The new toolkit is a 14-page publication with advice for commissioners on local strategy development, competences required and information available, links being provided to up-to-date resources (including websites, support organisations and charities). It deals in turn with: controlling supply of NPS; prevention and resilience-building in vulnerable groups; obtaining prevalence data and sharing information; responding to acute problems (palpitations, seizures, etc); initiating interventions and treatment; and the specialized response required in prisons.

The term NPS encompasses both proscribed drugs – such as mephedrone, the more recently banned psychoactive substances groups NBOMe and benzofuran compounds, and some synthetic cannabinoids (which mimic cannabis) – and those that can be legally traded, including some newly formulated synthetic cannabinoids. The toolkit acknowledges that the rapid increase in supply of these products – also called “designer drugs” or “club drugs” – presents a unique challenge for government, local authorities and the criminal justice system.

The public health impact of NPS remains low compared with that of traditional illicit drugs (52 NPS-related deaths recorded in England and Wales in 2012, compared with nearly 1500 drug-related deaths overall) and information about harmfulness and dependence-forming potential is incomplete. Nevertheless, in 2012/13 the National Poisons Information Service (NPIS) recorded a 30% increase in enquiries about NPS in general, and a 13-fold increase in telephone enquiries about synthetic cannabinoids (SCs), compared to the previous year [2]. In that year, SCs represented the second most common drug of misuse encountered in NPIS telephone enquiries after cocaine.

A year-long, government-commissioned new psychoactive substances review (NPSR) of the regulatory and public health challenge in England was published in October [3] alongside the government’s response to the review report’s recommendations [4], and the scientific evidence review that underpinned it [5].

The NPSR’s remit was primarily legislative and it considered how other jurisdictions (including Ireland and the USA) have responded to the challenge of NPS. Whereas the existing UK legal framework has enabled hundreds of individual NPS, as well as families of such drugs, to be controlled, it has not been fully effective in restricting supply, and certainly not in the particular case of new synthetic cannabinoids (SCs).

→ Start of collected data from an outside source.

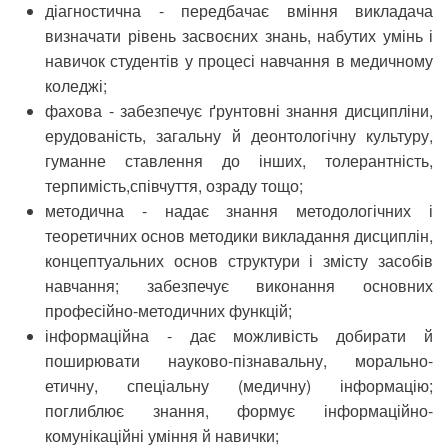
діагностична - передбачає вміння викла­дача
визначати рівень засвоєних знань, набутих умінь і
навичок студентів у процесі навчання в медичному
коледжі;
фахова - забезпечує ґрунтовні знання дисципліни,
ерудованість, загальну й деонтологічну культуру,
гуманне ставлення до інших, толерантність,
терпимість,співчуття, озраду тощо;
методична - надає знання методологічних і
теоретичних основ методики викладання дисциплін,
концептуальних основ структури і змісту засобів
навчання; забезпечує виконання основних
професійно-методичних функцій;
інформаційна - дає можливість добирати й
поширювати науково-пізнавальну, морально-
етичну, спеціальну (медичну) інформацію;
поглиблює знання, формує інформаційно-
комунікаційні уміння й навички;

The NPSR report notes that, no sooner specific SC products are proscribed: “new modifications become available at a rapid rate to circumvent [the] legislation. The UK currently controls [only] around 60% of the synthetic cannabinoids that have been reported to the EMCDDA. [F]or other groups of NPS … we have been able to control 80-90%”.

The NPSR therefore recommended, and the government has accepted, that in order to deal with NPS a new “precautionary” legislative approach should be considered whereby such substances are controlled by reference to their neurochemical effects rather than, as at present, their chemical composition (under the Misuse of Drugs Act 1971).

2.1 References

  1. PHE (November 2014). “New psychoactive substances: a toolkit for substance abuse commissioners”.

  2. National Poisons Information Service annual report 2013/14, HPR 8(41), 24 October 2014.

  3. Home Office (October 2014). “New Psychoactive Substances Review: Report of the Expert Panel”.

  4. “Government response to the New Psychoactive Substances Review Expert Panel Report”.

  5. Stephenson G, and Richardson A (Home Office Science)(October 2014). “New psychoactive substances in England: a review of the evidence”.